# Config

* Config **provides a detailed view of the configuration of AWS resources in your AWS account**.<br>

* This includes **how the resources are related to one another** and **how they were configured in the past** so that you can **see how the configurations and relationships change over time**.

* With AWS Config, you can do the following:
  * **Evaluate your AWS resource configurations for desired settings**.<br>
  * Retrieve **historical configurations of one or more resources**.<br>
  * Receive a **notification whenever a resource is created, modified, or deleted**.<br>
  * View **relationships between resources**.
    * For example, you might want to **find all resources that use a particular security group**.

## Rules

* Config rules **represent your ideal configuration settings**.<br>

* Config **provides customizable, predefined rules called managed rules** to help you get started.<br>

* You **can also create your own custom rules with Lambda functions**.<br>

* While **Config continuously tracks the configuration changes that occur among your resources**, it **checks whether these changes violate any of the conditions in your rules**.<br>

* **If a resource violates a rule, AWS Config flags the resource and the rule as noncompliant**.
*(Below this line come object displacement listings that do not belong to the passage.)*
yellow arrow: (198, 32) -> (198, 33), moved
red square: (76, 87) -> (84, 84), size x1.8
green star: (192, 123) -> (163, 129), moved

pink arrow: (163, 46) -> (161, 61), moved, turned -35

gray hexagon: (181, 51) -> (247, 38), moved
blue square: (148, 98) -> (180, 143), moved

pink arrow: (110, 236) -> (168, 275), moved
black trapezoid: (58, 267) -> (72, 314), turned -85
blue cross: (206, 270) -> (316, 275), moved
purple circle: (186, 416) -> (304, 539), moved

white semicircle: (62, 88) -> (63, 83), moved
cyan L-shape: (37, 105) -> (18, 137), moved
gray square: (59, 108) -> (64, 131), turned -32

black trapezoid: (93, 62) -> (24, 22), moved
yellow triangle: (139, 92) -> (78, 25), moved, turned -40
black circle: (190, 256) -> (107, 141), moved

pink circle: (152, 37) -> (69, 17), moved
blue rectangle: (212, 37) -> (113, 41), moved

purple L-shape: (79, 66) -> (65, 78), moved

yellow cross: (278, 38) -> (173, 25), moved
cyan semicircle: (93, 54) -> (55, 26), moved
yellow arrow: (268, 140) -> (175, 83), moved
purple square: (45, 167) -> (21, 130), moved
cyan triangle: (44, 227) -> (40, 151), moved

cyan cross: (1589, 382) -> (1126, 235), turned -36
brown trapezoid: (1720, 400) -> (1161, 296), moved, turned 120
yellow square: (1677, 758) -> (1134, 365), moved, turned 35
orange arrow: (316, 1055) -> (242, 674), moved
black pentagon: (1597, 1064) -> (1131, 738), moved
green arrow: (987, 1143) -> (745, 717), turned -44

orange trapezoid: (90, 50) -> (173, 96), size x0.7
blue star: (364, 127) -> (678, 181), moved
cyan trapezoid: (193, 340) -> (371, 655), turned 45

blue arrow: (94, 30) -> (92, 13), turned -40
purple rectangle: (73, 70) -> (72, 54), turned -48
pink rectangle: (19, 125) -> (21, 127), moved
* For example, when an EC2 volume is created, Config can evaluate the volume against a rule that requires volumes to be encrypted.
  * If the volume is not encrypted, AWS Config flags the volume and the rule as noncompliant.<br>

* **Triggers:**
  * When you add a rule to your account, you **can specify when you want AWS Config to run the rule (triggers)**.<br>
  * There are **two types of triggers:**
    * **Configuration changes**
      * Config runs evaluations for the rule when **certain types of resources are created, changed, or deleted**.<br>
    * **Periodic**
      * Config runs evaluations for the rule at **a frequency that you choose (for example, every 24 hours)**.